Alakası yok. Bazı şeylerin açıklaması yok, öyle oluyor. Diğer kardeşlerim hayata benden daha erken atılmak zorunda kaldılar...
- İnsanın ikizinin olması nasıl bir şey? Hep dedikleri gibi birine bir şey olunca, öteki hisseder mi?
Diğerleriyle ne kadar yakınsam Adil’le de o kadar yakınım. Özel bir şeyimiz yok.
- Babanızın Karabulut soyadını Kılıçdaroğlu olarak değiştirmesinin gerekçesi bana ilginç geldi. Gerçekten köydeki herkesin soyadı Karabulut muydu?
Evet. Babam, "Mehmet Karabulut eliyle, Mehmet Karabulut" diye mektup yazardı. Ama birincinin yanına parantez içinde "muhtar" yazardı ki karışmasın. Herkes ama herkes Karabulut’tu. Bir gün gidiyor soyadını değiştiriyor, neden Kılıçdaroğlu soyadını seçmiş bilmiyorum. Amcalarım ve akrabalarımın çoğu hâlâ Karabulut...
- Siz eski Ankara İktisadi ve Ticari İlimler Akademi-si’nde okurken, Ankara’da acayip hareketli günler yaşanıyordu. Siz ne yaptınız? Çocuklarınız size, "Baba 68’de ne yaptın" dediğinde onlara ne anlatıyorsunuz?

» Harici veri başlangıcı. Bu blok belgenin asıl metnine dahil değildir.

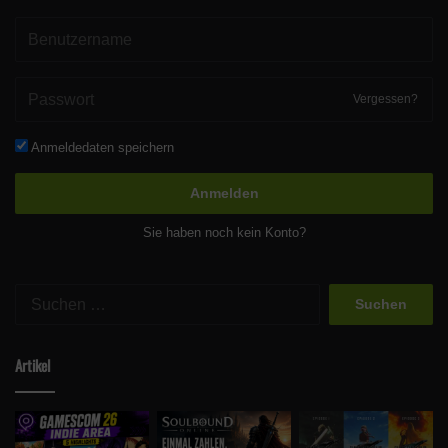
Vergessen?
Anmeldedaten speichern
Anmelden
Sie haben noch kein Konto?
Suchen
nach:
Artikel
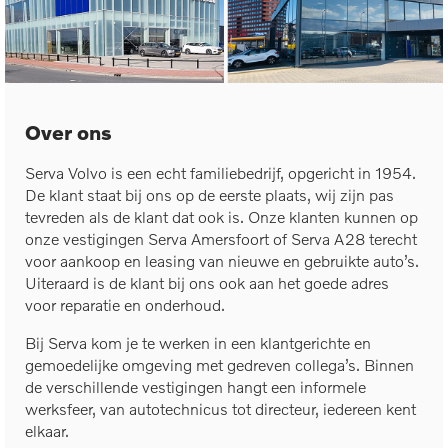
Over ons
Serva Volvo is een echt familiebedrijf, opgericht in 1954.
De klant staat bij ons op de eerste plaats, wij zijn pas
tevreden als de klant dat ook is. Onze klanten kunnen op
onze vestigingen Serva Amersfoort of Serva A28 terecht
voor aankoop en leasing van nieuwe en gebruikte auto’s.
Uiteraard is de klant bij ons ook aan het goede adres
voor reparatie en onderhoud.
Bij Serva kom je te werken in een klantgerichte en
gemoedelijke omgeving met gedreven collega’s. Binnen
de verschillende vestigingen hangt een informele
werksfeer, van autotechnicus tot directeur, iedereen kent
elkaar.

Yürüyüşlere katılıyordum. Zaman zaman da tartışmalarda konuşmacı oluyordum. Güzel, hareketli günlerdi. O zaman sosyal demokrasi dernekleri vardı, onlara sempati duyuyordum, bizim "Toplumsal ve Kültürel Eylemler Derneği" adında bir derneğimiz vardı, bir dönem başkanlığını yaptım.

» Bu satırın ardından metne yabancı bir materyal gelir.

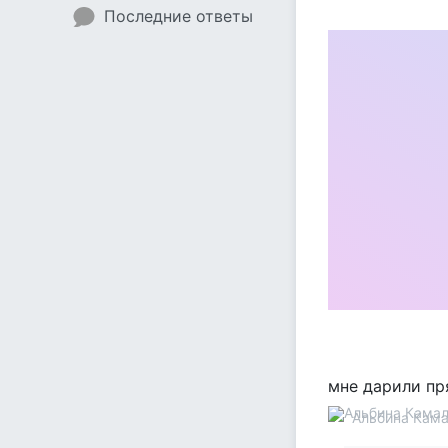
Последние ответы
мне дарили пр
Альбина Кам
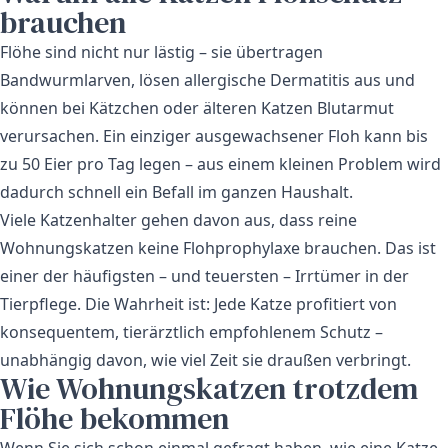
brauchen
Flöhe sind nicht nur lästig – sie übertragen
Bandwurmlarven, lösen allergische Dermatitis aus und
können bei Kätzchen oder älteren Katzen Blutarmut
verursachen. Ein einziger ausgewachsener Floh kann bis
zu 50 Eier pro Tag legen – aus einem kleinen Problem wird
dadurch schnell ein Befall im ganzen Haushalt.
Viele Katzenhalter gehen davon aus, dass reine
Wohnungskatzen keine Flohprophylaxe brauchen. Das ist
einer der häufigsten – und teuersten – Irrtümer in der
Tierpflege. Die Wahrheit ist: Jede Katze profitiert von
konsequentem, tierärztlich empfohlenem Schutz –
unabhängig davon, wie viel Zeit sie draußen verbringt.
Wie Wohnungskatzen trotzdem
Flöhe bekommen
Wenn Sie sich schon einmal gefragt haben, wie eine Katze,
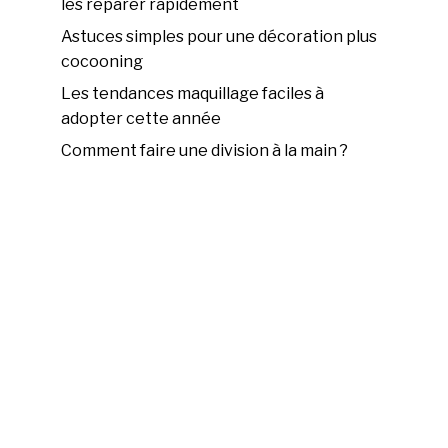
les réparer rapidement
Astuces simples pour une décoration plus
cocooning
Les tendances maquillage faciles à
adopter cette année
Comment faire une division à la main ?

- 12 Mart sırasında siz yeni mezun oldunuz. Eylemci öğrencilerden miydiniz? Bir bedel ödediniz mi?
Bir bedel ödemek denilirse, o dönemin ülkücülerden temiz bir dayak yedim.
Evde sobalı bir oda var, 7 çocuk o odada toplanır, babamın anlattığı hikâyeleri dinlerdik
- Kökleriniz Horasan’dan. Siz küçük bir çocukken, evde, göçüp geldikleri yerleri ballandıra ballandıra anlatan aile büyükleriniz var mıydı?

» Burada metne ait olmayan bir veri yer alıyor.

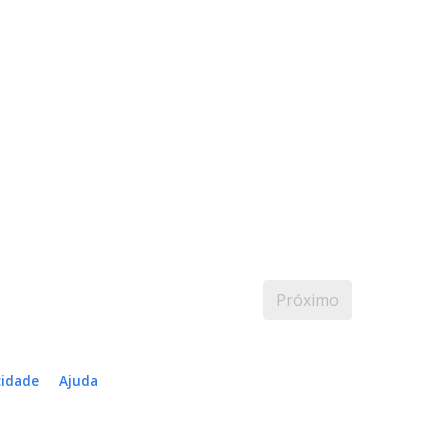
Próximo
cidade
Ajuda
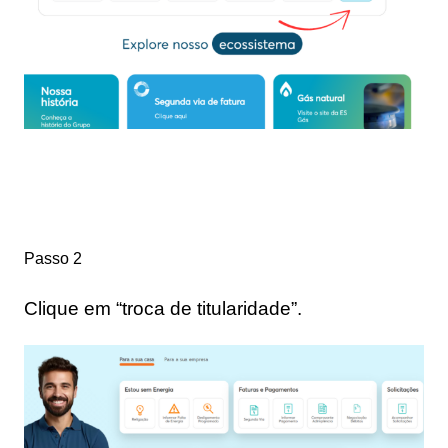
Passo 2
Clique em “troca de titularidade”.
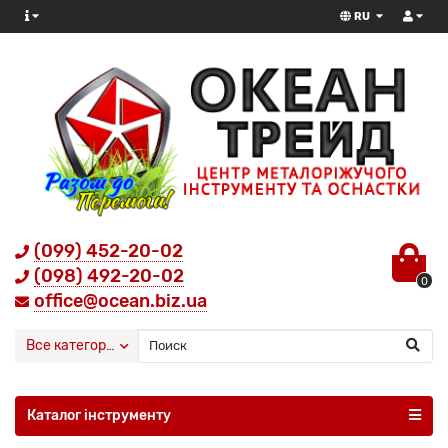
RU
(099) 452-20-02
(098) 492-20-02
0
office@ocean.biz.ua
Все категории
Каталог інструменту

Vardı, masal gibi, biz de dinlerdik onları. Hoşumuza da giderdi. Ama tabii belli bir yaşa gelince "Bunlar ne derece doğru" diye merak ediyorsun.
- Siz Kureyşan Aşireti’ndensiniz. Aşiret üyesi olmak iyi birşey mi, kötü birşey mi?
Bilmiyorum ki. O kemikleşmiş yapıyı ben hiç hissetmedim. Babam Anadolu’nun değişik ilçelerinde görev yapmış bir memurdu. Ben ilkokulu üç ayrı yerde bitirdim. Ve feodal yapıyı, ancak hayatın akışı içinde, bulunduğum kentlerde gözleyebildim. Ortaokulu okuduğum Bingöl’ün Genç İlçesi’nde bir ağalık düzeni vardı ama ben o zaman çocuktum, bunların ne anlama geldiğini sağlıklı tahlil edemiyordum. Üniversiteye gelince, Doğan Avcıoğlu’nun "Türkiye’nin Düzeni" kitabı çıktı, arkasından İsmail Beşikçi’nin "Doğu Anadolu’nun Düzeni" kitabı çıktı. Araştırmacıların kitapları bizim o yaşadıklarımızı daha sağlıklı tahlil etmemize yol açtı.
- Ailenizin Ehl-i Beyt’e dayanan Seyyid soyundan geliyor olması hayatınıza ne tür bir katkıda bulundu?
Peygamber soyundan gelenler için kullanılan bir deyim bu. Gerçek, böyle midir, değil midir bilmiyorum ama böyle ifade edilir...
- Babanız Tapu memuru Kamer Bey nasıl bir adamdı? Siz ondan hayatta asla unutamayacağınız hangi dersi, hangi özelliği aldınız?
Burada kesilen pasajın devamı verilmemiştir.